Wolfknuckle chewed the frayed strap of Penelope’s backpack and watched her chisel an enormous block of ice. After three weeks of chipping away, it still looked to Penelope—and to Wolfknuckle—like an enormous block of ice. For all the hours the girl had spent at the Ice House, she had made very little progress.
At first, Penelope had come on weekends, telling her father that she was at Coral’s. Then she began showing up at Buzzardstock’s after school, and soon during lunch and recess. Sometimes she walked with Miles to school, watched him go in, then turned around and ran straight to the Ice House. Miles had wrapped himself too tightly in his own misery to notice. Stingleberry, between hiccups, had noted her absences, but he never said a word.
Penelope had begun determined and confident, assuming that Buzzardstock would have a plan to save Glacier Cove. If he did, he wasn’t sharing it. The old man never once brought up Makara Nyx, nor did he mention the dream cookies or the vision Penelope had experienced. “Come this way,” he’d said instead, and led her through the mazelike house to a closed door in back.

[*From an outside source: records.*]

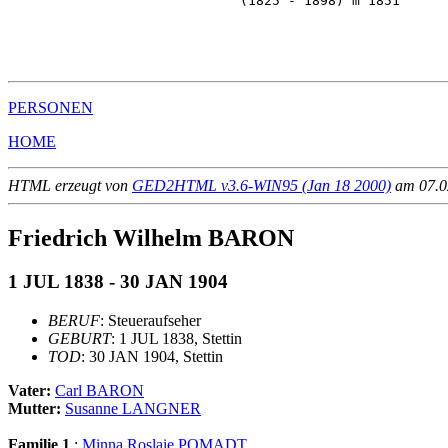
                             (1825 - 1898) m 1851      
                                                       
                                                       
                                                       
PERSONEN
HOME
HTML erzeugt von
GED2HTML v3.6-WIN95 (Jan 18 2000)
am 07.02
Friedrich Wilhelm BARON
1 JUL 1838 - 30 JAN 1904
BERUF
: Steueraufseher
GEBURT
: 1 JUL 1838, Stettin
TOD
: 30 JAN 1904, Stettin
Vater:
Carl BARON
Mutter:
Susanne LANGNER
Familie 1
:
Minna Roslaie POMADT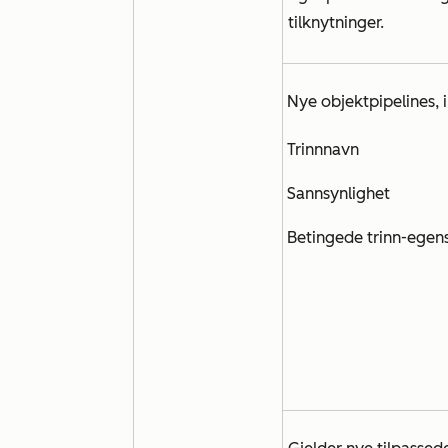
tilknytninger.
Nye objektpipelines, i
Trinnnavn
Sannsynlighet
Betingede trinn-egen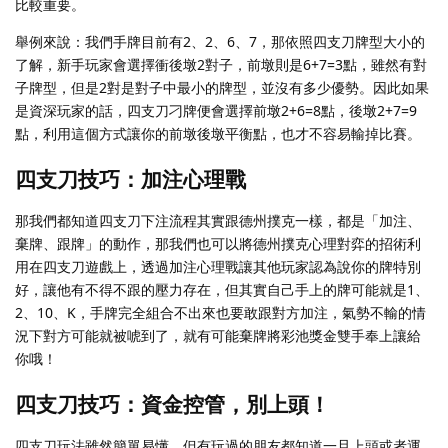
比較重要。
舉例來說：我們手牌目前有2、2、6、7，那依照四支刀牌型大小的
了解，新手玩家會選擇衝後墩2對子，前墩則是6+7=3點，雖然有對
子牌型，但是2對是對子中最小的牌型，並沒有多少優勢。因此如果
是資深玩家的話，四支刀刁牌便會選擇前墩2+6=8點，後墩2+7=9
點，利用這個方式讓你的前墩後墩平衡點，也才不容易輸掉比賽。
四支刀技巧：加注心理戰
那我們都知道四支刀下注流程其實跟德州撲克一樣，都是「加注、
棄牌、跟牌」的動作，那我們也可以將德州撲克心理對弈的招術利
用在四支刀遊戲上，透過加注心理戰讓其他玩家認為說你的牌特別
好，讓他有不得不跟的壓力存在，但其實自己手上的牌可能就是1、
2、10、K，手牌完全組合不出來也要敢跟對方加注，氣勢不輸的情
況下對方可能就被唬到了，就有可能棄牌將彩池獎金雙手奉上讓給
你哦！
四支刀技巧：資金控管，別上頭！
四支刀玩法雖然簡單易懂，但有玩過的朋友都知道一旦上頭或者運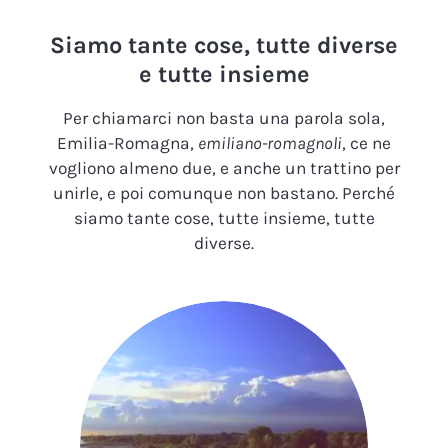
Siamo tante cose, tutte diverse
e tutte insieme
Per chiamarci non basta una parola sola,
Emilia-Romagna,
emiliano-romagnoli
, ce ne
vogliono almeno due, e anche un trattino per
unirle, e poi comunque non bastano. Perché
siamo tante cose, tutte insieme, tutte
diverse.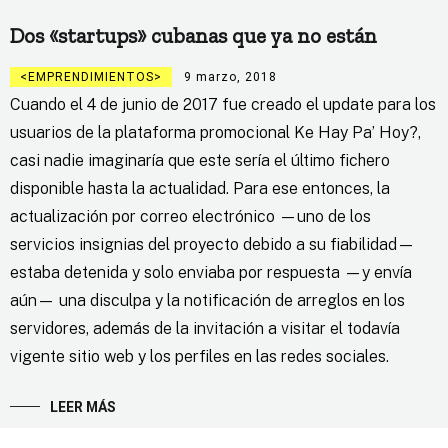
Dos «startups» cubanas que ya no están
EMPRENDIMIENTOS
9 marzo, 2018
Cuando el 4 de junio de 2017 fue creado el update para los
usuarios de la plataforma promocional Ke Hay Pa’ Hoy?,
casi nadie imaginaría que este sería el último fichero
disponible hasta la actualidad. Para ese entonces, la
actualización por correo electrónico —uno de los
servicios insignias del proyecto debido a su fiabilidad—
estaba detenida y solo enviaba por respuesta —y envía
aún— una disculpa y la notificación de arreglos en los
servidores, además de la invitación a visitar el todavía
vigente sitio web y los perfiles en las redes sociales.
LEER MÁS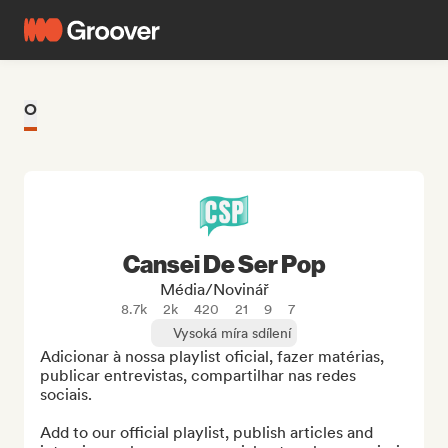
O
Cansei De Ser Pop
Média/novinář
8.7k
2k
420
21
9
7
Vysoká míra sdílení
Adicionar à nossa playlist oficial, fazer matérias, 
publicar entrevistas, compartilhar nas redes 
sociais.

Add to our official playlist, publish articles and 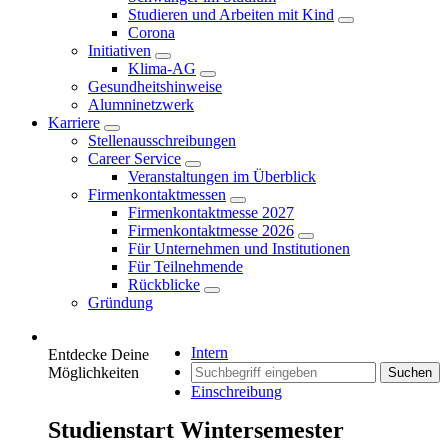
Studieren und Arbeiten mit Kind
Corona
Initiativen
Klima-AG
Gesundheitshinweise
Alumninetzwerk
Karriere
Stellenausschreibungen
Career Service
Veranstaltungen im Überblick
Firmenkontaktmessen
Firmenkontaktmesse 2027
Firmenkontaktmesse 2026
Für Unternehmen und Institutionen
Für Teilnehmende
Rückblicke
Gründung
Intern
Entdecke Deine
Möglichkeiten
Suchen
Einschreibung
Studienstart Wintersemester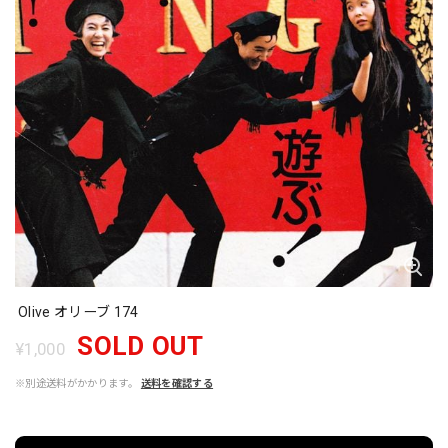
Olive オリーブ 174
SOLD OUT
¥1,000
※別途送料がかかります。
送料を確認する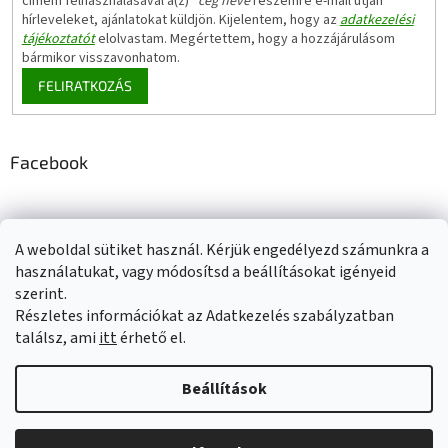
címem felhasználásával a(z)
*cég neve
részemre e-mail útján
hírleveleket, ajánlatokat küldjön. Kijelentem, hogy az
adatkezelési
tájékoztatót
elolvastam. Megértettem, hogy a hozzájárulásom
bármikor visszavonhatom.
FELIRATKOZÁS
Facebook
A weboldal sütiket használ. Kérjük engedélyezd számunkra a
Adatkezelési tájékoztató
Elérhetőségeink
Impresszum
használatukat, vagy módosítsd a beállításokat igényeid
Üzleti feltételek (ÁSZF)
Jótállási tájékoztató
szerint.
Szállítási információk
Részletes információkat az Adatkezelés szabályzatban
találsz, ami
itt
érhető el.
Beállítások
Shoptet készítette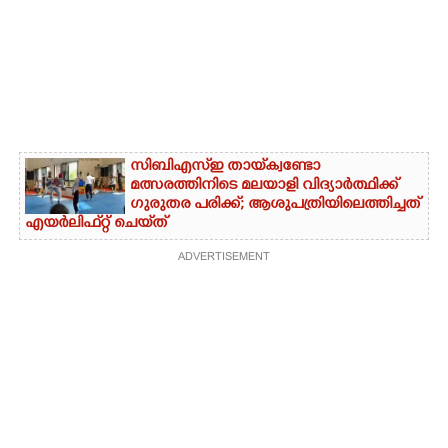
സിബിഎസ്‌ഇ തായ്‌ക്വണ്ടോ
മത്സരത്തിനിടെ മലയാളി വിദ്യാർത്ഥിക്ക്
ഗുരുതര പരിക്ക്; ആശുപത്രിയിലെത്തിച്ചത്
എയ‌ർലിഫ്‌റ്റ് ചെയ്‌ത്
ADVERTISEMENT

COLD ROOM, read the sign on the door. It opened to a cavernous and frigid workspace that was empty but for the previously mentioned enormous block of ice, two jumbo cooling fans, and a workbench full of tools.

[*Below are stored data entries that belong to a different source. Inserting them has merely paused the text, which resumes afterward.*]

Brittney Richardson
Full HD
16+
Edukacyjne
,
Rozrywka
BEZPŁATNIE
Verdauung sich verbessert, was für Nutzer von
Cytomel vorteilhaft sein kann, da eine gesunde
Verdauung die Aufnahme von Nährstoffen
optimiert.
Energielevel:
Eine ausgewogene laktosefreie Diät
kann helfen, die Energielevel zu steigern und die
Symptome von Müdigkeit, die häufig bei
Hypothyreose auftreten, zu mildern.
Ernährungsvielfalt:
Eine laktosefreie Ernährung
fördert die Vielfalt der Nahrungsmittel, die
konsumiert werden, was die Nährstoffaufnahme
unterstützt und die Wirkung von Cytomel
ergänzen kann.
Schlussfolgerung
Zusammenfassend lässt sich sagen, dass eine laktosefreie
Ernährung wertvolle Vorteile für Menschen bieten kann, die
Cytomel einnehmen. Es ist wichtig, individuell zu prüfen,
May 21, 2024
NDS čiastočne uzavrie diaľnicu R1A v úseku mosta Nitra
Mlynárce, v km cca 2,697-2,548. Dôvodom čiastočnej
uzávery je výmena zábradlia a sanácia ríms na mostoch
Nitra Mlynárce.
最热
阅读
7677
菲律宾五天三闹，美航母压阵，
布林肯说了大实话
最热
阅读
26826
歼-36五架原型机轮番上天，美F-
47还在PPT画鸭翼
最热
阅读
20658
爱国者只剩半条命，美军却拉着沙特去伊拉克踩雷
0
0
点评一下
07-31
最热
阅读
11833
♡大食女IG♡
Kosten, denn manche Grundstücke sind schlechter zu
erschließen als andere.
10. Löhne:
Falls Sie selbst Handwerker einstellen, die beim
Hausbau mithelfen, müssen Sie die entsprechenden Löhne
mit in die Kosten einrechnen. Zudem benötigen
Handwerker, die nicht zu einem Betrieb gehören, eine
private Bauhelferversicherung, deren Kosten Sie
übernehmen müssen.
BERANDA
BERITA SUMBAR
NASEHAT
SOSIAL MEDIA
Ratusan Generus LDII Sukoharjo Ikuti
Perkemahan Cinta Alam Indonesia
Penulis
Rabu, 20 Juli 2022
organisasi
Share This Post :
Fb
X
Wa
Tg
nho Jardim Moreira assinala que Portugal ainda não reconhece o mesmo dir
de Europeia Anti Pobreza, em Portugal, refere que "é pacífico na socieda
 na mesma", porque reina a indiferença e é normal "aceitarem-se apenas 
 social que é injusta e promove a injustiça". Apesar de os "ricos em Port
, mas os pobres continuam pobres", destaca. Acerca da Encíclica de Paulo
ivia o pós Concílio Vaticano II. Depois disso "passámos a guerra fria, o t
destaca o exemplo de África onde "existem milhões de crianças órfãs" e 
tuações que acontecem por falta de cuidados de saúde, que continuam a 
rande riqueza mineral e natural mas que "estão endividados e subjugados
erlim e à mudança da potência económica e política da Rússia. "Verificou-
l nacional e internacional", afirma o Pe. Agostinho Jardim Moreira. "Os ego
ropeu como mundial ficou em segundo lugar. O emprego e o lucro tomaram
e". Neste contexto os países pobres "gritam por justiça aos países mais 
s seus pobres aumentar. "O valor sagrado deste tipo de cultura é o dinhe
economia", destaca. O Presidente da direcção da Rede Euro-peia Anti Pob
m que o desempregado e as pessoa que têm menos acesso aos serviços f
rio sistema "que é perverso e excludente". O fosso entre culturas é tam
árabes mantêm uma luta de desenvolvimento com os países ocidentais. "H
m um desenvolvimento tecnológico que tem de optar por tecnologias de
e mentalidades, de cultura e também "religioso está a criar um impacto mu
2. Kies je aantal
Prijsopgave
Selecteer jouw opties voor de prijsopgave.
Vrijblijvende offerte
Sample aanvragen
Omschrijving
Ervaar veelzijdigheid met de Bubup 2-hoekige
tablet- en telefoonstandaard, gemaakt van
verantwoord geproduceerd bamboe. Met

As the two of them stood there admiring this blunt mass, Buzzardstock handed Penelope a chisel. “And now,” he said, “you learn the lost art of ice sculpture.”
Penelope tried to hand the chisel back. “You’re kidding.”
/> “I don’t kid about ice sculpture.”
“But why—”
The old man held up a wrinkly hand. “It’s the only way.”
“The only way to what?”
“Enough questions,” Buzzardstock fired back. “You’ll learn as you go. You must enter into this with a clear mind, or not at all. Now, loosen your grip. Treat the chisel like an extension of your hand….”
Penelope learned her teacher’s unusual approach to safety. If the old man remembered that his new protégée was only twelve, he gave no indication. Within days, he’d had her operating a blowtorch—a blowtorch!—and a chain saw. “I’ve modified the saw by removing some of the safety features from the cutting chains,” Buzzardstock said. “Now, when I say go, you’re going to plunge the tip into the ice. Beware the kickback, my dear. Goggles and earphones on. Go!”
And so the two of them spent hour after hour, week after week in the coldest room in Glacier Cove, Penelope training with the chisel, the chain saw, the various drills and bits and handsaws, none of which felt right in her hands as she chipped away at this impenetrable mass. Her muscles throbbed. The blisters on her hands had their own blisters. And her sunny optimism had shrunk to nothing.
This went on for some time. The vague answers, the lectures, the painstaking work with little headway. She didn’t even know what she was supposed to be making or if she was making anything at all. But she kept showing up, trusting that Buzzardstock had some concrete goal in mind. Besides, it was better than school.
Coral Wanamaker was also a regular at the Ice House. But if she was still Buzzardstock’s assistant, the job consisted mostly of checking on Penelope’s progress and expressing how pointless it all was. “Wow, it looks just like it did last week,” she said. “What is it, a giant loaf of bread with a toothpick stuck in it?”